Increasing number of leopards gives Sakkarbaug Zoo officials a tough time
Ahmedabad Newsline By Hiral Dave
Increasing man-animal conflict in last couple of years has been landing the big cats into cages in such a large number that it is now becoming difficult for the zoo authorities to handle the situation. At present, nearly 30 leopards are inmates of the Sakkarbaug (SKB) Zoo, while the number of Asiatic lions stands at 21.
This year, half a dozen cases of man-leopard conflicts have been reported so far. In 2007, the forest department had caged over 70 leopards from the villages located on the periphery of the Gir Wildlife Sanctuary (GWS). In most cases, forest officials have no option but to send these animals to zoo, as many of these leopards are injured when caught.
“In recent years, the zoo has been receiving leopards that were on prowl in the revenue areas. They are brought here for treatment after sustaining injuries during conflict with villagers. Some of them suffered permanent damage and could not be released back in wild,” said SKB zoo superintendent Y Rana.
He added that some have developed the tendency of wandering in the revenue areas, so they have also been kept at the zoo. “As a result, the zoo is overcrowded with leopards,” he said, adding that though there is a shortage of space, but they have no other option than keeping the wild cat in captive.
While leopard is a solitary big cat, its been hurdled in groups of five to six in small cages of total area less than 300 square meter, with little or no height. These undersized cages are said to be constructed and designed over 100 years ago. The zoo does have big open cages in the safari park for leopards, but its number is restricted to two.
Officials say that shrinking natural habitat coupled with increasing lion and leopard population has led to dispersion of these two big cats outside forest areas.
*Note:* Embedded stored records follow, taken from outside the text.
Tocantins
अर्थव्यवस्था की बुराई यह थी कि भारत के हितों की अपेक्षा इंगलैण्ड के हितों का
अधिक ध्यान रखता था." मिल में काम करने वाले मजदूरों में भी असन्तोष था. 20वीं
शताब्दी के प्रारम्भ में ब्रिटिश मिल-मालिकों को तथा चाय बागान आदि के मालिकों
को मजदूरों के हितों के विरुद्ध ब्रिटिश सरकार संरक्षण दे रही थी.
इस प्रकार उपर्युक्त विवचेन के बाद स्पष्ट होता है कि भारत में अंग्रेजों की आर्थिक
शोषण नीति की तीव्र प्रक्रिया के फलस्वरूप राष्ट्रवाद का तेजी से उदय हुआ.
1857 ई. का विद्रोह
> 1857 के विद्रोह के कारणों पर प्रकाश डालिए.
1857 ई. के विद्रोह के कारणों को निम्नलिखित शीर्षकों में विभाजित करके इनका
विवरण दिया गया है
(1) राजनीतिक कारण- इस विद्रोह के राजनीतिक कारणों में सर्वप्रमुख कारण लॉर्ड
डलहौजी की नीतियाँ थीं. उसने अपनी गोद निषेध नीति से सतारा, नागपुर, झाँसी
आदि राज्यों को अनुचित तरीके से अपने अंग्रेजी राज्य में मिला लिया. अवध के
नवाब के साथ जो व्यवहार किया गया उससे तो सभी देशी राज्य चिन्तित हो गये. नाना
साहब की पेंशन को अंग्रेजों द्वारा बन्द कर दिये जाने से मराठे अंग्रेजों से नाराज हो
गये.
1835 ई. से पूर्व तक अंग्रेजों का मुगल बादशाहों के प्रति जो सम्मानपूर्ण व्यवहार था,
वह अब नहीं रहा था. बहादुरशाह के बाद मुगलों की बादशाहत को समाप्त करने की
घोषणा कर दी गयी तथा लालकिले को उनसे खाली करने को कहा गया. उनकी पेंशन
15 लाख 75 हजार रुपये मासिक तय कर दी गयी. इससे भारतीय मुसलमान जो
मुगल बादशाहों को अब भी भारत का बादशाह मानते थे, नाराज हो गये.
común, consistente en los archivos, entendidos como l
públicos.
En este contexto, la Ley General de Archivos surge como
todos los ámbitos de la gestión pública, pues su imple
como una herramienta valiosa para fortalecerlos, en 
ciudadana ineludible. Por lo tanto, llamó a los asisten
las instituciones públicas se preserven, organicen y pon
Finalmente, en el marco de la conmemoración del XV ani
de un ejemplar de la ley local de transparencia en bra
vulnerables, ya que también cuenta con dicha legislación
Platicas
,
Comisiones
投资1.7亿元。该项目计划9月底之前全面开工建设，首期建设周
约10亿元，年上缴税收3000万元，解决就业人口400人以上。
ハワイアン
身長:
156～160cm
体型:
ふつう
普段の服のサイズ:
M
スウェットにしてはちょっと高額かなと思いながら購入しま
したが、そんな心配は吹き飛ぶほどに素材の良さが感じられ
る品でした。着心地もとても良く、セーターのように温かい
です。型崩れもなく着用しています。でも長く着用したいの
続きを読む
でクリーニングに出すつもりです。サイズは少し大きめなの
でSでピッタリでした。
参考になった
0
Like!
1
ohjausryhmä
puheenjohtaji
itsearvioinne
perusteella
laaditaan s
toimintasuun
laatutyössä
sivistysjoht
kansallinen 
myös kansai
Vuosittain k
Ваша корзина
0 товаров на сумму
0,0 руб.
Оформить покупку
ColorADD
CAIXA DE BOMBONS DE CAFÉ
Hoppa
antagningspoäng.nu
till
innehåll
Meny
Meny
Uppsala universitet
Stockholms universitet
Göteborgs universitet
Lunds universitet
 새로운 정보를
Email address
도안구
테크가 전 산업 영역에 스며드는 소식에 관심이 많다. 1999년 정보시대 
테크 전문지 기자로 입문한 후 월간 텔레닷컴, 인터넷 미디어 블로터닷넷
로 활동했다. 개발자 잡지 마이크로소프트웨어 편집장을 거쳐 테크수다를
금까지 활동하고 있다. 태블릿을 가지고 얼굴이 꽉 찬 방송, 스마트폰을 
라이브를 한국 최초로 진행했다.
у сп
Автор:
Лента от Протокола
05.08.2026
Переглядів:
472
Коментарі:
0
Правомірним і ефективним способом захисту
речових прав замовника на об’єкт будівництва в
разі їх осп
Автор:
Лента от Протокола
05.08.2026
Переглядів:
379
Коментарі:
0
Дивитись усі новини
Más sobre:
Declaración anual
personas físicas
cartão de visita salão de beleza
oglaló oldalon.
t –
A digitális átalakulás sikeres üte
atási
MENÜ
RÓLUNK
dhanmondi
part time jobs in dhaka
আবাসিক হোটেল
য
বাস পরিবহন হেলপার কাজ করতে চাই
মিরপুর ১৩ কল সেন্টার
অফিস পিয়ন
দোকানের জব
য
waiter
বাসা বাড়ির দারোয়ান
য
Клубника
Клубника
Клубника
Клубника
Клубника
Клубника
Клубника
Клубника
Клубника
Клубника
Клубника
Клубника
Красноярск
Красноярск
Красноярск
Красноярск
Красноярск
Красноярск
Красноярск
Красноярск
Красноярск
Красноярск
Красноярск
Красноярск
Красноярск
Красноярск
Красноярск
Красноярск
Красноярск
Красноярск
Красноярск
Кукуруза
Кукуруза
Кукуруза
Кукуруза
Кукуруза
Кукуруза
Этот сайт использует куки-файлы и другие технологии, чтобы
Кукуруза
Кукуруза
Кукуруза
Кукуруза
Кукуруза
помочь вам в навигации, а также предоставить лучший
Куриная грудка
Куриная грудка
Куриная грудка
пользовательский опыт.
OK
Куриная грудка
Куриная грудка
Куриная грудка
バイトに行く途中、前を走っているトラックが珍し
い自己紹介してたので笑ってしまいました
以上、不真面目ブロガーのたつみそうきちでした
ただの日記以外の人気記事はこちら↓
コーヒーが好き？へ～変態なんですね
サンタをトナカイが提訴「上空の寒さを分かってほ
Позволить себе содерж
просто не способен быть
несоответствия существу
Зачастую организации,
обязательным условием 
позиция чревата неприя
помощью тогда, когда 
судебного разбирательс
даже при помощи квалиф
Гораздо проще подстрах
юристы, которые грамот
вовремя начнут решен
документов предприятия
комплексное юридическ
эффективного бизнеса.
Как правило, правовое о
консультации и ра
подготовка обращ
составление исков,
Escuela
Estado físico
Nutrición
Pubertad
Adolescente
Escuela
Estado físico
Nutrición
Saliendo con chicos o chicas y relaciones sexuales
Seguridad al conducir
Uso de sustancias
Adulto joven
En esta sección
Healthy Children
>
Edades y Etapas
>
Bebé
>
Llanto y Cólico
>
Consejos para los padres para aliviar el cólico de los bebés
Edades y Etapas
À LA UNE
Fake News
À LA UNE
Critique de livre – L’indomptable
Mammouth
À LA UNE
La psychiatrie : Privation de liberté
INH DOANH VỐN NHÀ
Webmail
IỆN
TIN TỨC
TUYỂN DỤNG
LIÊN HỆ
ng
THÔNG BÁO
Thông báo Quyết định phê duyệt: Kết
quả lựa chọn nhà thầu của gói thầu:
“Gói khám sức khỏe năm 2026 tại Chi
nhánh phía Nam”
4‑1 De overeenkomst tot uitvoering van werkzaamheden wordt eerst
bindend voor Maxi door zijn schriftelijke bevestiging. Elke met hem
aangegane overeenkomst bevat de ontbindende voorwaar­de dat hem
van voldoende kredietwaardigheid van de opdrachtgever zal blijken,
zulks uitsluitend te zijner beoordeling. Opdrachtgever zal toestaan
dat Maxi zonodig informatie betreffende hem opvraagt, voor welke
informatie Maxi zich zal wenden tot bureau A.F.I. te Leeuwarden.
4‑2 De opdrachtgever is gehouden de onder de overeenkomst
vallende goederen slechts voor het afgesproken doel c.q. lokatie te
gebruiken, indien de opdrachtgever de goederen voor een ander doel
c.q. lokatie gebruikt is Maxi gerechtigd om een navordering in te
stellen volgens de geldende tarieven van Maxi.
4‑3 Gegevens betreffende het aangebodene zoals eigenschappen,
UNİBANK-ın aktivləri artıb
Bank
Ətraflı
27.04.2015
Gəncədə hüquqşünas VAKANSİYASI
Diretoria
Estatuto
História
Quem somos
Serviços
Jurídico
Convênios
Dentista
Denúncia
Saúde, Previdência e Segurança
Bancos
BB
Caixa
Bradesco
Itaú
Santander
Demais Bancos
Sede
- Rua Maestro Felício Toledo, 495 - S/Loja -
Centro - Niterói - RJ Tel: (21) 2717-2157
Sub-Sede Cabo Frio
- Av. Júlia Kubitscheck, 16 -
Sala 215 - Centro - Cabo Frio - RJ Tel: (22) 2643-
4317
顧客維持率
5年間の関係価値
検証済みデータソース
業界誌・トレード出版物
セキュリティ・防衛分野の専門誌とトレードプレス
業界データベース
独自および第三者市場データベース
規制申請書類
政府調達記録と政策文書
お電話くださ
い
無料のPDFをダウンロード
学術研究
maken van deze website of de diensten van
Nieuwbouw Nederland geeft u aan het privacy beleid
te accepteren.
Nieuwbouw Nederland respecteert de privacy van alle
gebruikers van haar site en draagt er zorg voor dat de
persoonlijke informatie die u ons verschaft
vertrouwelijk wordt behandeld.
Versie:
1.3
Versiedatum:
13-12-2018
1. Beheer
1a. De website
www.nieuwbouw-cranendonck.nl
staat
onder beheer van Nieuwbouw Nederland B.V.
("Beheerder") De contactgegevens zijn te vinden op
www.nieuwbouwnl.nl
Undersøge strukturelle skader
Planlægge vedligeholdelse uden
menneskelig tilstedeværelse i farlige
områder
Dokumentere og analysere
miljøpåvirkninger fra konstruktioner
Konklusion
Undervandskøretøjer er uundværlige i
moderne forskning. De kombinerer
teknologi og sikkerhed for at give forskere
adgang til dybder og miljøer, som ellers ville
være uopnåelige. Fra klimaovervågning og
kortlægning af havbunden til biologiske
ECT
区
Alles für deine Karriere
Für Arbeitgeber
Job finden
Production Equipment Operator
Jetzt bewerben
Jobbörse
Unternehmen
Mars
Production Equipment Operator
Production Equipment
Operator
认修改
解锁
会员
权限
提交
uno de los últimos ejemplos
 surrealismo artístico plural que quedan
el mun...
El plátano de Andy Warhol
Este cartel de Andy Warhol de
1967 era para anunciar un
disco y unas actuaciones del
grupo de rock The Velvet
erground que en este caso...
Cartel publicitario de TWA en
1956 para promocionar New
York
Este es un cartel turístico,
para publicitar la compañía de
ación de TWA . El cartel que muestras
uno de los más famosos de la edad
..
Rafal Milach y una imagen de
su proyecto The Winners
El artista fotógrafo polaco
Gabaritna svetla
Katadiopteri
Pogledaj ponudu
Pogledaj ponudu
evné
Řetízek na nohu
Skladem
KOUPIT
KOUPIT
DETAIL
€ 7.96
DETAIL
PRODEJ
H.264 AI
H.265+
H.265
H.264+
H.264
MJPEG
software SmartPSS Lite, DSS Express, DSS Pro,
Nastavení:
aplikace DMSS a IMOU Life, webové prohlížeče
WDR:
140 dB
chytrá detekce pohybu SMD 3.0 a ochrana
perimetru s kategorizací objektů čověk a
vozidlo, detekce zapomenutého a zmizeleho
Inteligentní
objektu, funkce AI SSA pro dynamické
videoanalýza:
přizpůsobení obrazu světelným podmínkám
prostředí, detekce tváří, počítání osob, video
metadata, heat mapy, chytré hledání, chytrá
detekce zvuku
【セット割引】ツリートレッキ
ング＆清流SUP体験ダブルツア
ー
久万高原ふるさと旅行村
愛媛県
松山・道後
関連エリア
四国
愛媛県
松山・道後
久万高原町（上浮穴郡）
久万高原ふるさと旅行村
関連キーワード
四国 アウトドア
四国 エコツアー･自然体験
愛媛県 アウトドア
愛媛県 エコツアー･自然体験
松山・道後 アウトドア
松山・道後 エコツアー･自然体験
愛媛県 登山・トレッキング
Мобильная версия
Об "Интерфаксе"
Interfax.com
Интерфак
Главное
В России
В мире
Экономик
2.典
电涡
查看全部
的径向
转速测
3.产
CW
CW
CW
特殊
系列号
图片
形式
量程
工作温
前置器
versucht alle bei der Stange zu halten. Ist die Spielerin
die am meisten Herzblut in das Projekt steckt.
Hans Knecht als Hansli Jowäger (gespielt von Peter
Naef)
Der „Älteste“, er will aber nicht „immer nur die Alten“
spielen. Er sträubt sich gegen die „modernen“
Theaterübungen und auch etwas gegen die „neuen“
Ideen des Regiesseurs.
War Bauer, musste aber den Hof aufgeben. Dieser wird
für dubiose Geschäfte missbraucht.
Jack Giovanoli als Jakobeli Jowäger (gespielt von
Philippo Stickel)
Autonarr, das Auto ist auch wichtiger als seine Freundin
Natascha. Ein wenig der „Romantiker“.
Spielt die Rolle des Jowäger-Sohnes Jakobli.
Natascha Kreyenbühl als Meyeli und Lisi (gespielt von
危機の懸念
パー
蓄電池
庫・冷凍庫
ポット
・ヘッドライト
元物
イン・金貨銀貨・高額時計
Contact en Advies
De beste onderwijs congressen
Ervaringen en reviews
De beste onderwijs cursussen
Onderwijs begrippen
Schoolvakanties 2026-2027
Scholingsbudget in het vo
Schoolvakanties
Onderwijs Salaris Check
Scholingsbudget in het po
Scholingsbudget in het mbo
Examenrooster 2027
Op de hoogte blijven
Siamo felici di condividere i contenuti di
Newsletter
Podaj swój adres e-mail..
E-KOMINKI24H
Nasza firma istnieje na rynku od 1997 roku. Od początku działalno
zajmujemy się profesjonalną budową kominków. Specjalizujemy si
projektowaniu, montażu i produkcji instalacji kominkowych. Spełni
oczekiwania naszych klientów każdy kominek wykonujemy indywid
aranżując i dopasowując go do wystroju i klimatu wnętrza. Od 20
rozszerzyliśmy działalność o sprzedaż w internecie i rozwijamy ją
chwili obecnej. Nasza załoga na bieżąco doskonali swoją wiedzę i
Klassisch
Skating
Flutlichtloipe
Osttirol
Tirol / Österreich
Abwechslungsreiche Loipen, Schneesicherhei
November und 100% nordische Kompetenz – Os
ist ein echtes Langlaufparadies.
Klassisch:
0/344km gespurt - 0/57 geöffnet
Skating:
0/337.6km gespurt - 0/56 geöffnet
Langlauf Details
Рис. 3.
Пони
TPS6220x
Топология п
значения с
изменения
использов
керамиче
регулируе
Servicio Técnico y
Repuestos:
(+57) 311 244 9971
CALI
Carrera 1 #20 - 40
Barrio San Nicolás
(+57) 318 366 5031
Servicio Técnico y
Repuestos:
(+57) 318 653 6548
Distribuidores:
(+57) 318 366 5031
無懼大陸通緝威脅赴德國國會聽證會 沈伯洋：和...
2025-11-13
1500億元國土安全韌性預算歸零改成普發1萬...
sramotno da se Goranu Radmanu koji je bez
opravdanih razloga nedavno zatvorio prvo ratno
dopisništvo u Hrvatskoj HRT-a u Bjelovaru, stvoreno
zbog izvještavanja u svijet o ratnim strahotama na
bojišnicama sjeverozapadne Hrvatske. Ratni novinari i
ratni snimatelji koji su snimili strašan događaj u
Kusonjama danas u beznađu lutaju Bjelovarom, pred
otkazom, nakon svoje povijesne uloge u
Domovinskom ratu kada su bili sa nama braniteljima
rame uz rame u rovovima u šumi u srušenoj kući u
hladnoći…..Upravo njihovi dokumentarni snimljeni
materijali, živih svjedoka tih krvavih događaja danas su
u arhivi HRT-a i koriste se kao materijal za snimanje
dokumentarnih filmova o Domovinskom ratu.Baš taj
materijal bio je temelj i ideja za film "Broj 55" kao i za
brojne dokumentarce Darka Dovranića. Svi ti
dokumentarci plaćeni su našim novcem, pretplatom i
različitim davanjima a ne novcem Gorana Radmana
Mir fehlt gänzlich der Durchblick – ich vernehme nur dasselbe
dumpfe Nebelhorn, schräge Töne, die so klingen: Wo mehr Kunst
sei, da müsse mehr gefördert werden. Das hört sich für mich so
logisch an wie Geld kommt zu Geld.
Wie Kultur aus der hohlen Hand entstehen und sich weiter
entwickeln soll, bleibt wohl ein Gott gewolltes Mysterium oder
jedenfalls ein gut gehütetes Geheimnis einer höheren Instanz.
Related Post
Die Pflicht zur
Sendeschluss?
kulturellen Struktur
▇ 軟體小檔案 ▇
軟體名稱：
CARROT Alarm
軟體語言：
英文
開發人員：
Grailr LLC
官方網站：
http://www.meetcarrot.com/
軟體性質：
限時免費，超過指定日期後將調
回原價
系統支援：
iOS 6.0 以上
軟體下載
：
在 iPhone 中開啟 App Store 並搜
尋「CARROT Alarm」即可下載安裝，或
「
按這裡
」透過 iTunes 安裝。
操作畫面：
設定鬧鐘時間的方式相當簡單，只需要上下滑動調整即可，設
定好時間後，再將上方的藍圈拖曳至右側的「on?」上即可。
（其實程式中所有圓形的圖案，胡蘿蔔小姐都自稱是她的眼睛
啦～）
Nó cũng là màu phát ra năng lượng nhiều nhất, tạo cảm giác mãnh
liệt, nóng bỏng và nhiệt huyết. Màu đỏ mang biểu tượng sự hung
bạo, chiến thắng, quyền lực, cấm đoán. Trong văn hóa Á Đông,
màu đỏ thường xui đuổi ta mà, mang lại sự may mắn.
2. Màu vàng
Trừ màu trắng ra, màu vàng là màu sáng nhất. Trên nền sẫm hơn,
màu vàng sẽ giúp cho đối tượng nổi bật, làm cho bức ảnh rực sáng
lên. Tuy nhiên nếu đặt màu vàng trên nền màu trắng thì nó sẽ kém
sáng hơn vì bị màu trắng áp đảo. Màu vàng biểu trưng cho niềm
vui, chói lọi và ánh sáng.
They generally take shelter in sugarcane and mangoes orchid farms for days. “The cats go out in search of food. Leopard, which is an opportunist hunter, prefers to stay in the revenue areas for hunting. This increases chances of conflict between man and leopard,” said Rana.
The leopard population stood at 155 when the first census was done at GWS in 1974. Since then the animal’s population has been registering increase in every census. The number stood at 380 in the last census done in 2005, indicating an increase of 69 since the 2000 census.